Un abandon lourd de conséquences

Perdre la présidence d’un comité technique ISO aussi critique signifie de facto une relégation de la France à un rôle subalterne alors que le véritable enjeu n’est rien d’autre que d’être au centre du jeu

  • de l’élaboration, du développement et du choix des thématiques à développer,
  • de l’identification de stratégies d’influence déployées pas des états concurrents,
  • du développement de relations avec les instances internationales (OCDE, ONUDI, Banque Mondiale, …),
  • des synergies potentielles avec d’autres facettes complémentaires de sa diplomatie d’influence (notamment par le soutien à des programmes visant à favoriser l’engagement de pays africains),
  • de l’orientation des travaux et la mise en avant de thématiques particulières (développement durable, éthique, accessibilité aux PME, …),
  • de la mise en valeur de la France et de ses représentants dans le cadre d’événements à portée internationale en collaboration avec les organisations mondiales (ISO, UNIDO, PNUD, Banque Mondiale, UNFCCC, …), confortant par là son influence internationale.

Avons-nous bien mesuré que ce dont il est question ici, c’est d’une norme mondiale sur l’innovation ? Nous ne ferons injure à personne en rappelant que l’innovation est le moteur actuel et surtout à venir de la croissance et de la puissance économiques. Les compétiteurs de la France, eux, ne s’y sont pas trompés en investissant financièrement et humainement dans ce comité.

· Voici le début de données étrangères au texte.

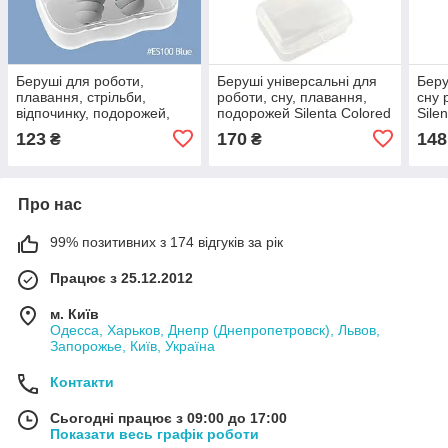
Беруші для роботи,
Беруші універсальні для
Беру
плавання, стрільби,
роботи, сну, плавання,
сну 
відпочинку, подорожей,
подорожей Silenta Colored
Sile
мото — Ball Blue
Green/white
фут
123
170
148
₴
₴
Про нас
99% позитивних з 174 відгуків за рік
Працює з 25.12.2012
м. Київ
Одесса, Харьков, Днепр (Днепропетровск), Львов,
Запорожье, Київ, Україна
Контакти
Сьогодні працює з 09:00 до 17:00
Показати весь графік роботи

Cette chronique d’une bataille quasiment perdue n’est qu’un exemple – parmi trop d’autres – qui illustre à la fois l’engagement inconditionnel des experts nationaux au service des intérêts français, l’absence de soutien à leurs travaux, l’ignorance des enjeux par les pouvoirs publics et par les entreprises tout autant, et une absence définitivement inquiétante de vision stratégique des élites de tout poil qui pourtant se gargarisent ad nauseam de discours, effarants de cuistrerie, sur l’innovation et l’influence de la France.

Notes


[i] https://ec.europa.eu/docsroom/documents/48598

[ii] Certains pays sont au contraire très engagés. La Chine a annoncé en 2021 un programme pilote national de certification pour la norme sur la propriété intellectuelle (dont elle a présidé les travaux à l’ISO !) lors de son forum international sur le management de l’innovation en présence de plusieurs hauts dignitaires du Parti communiste chinois et des représentants de l’Organisation mondiale de la propriété intellectuelle.

[iii] A titre d’exemple, le comité technique ISO en charge de la norme ISO 9001 est l’ISO TC 176 (management et assurance de la qualité). Il est piloté par le Canada, et les trois sous-comités par, respectivement, les Etats-Unis, le Royaume-Uni et l’Australie. Lorsqu’en 2022 les Pays-Bas ont renoncé au pilotage du sous-comité 3 du ISO /TC 176, pas moins de 6 organismes nationaux de normalisation ont candidaté pour reprendre ce sous-comité, qui n’a pourtant pas la responsabilité de la norme ISO 9001, mais de normes sur la qualité en soutien de celle-ci. Les principales normes ISO conduisant à un nombre élevé de certifications avec un fort impact sur les entreprises sont pour la plupart élaborées sous la responsabilité des Britanniques (ISO 9001, ISO 14001, ISO 45001, ISO 37001, ISO 31000) ; à noter que les acteurs chinois sont très actifs dans l’ensemble de ces comités également.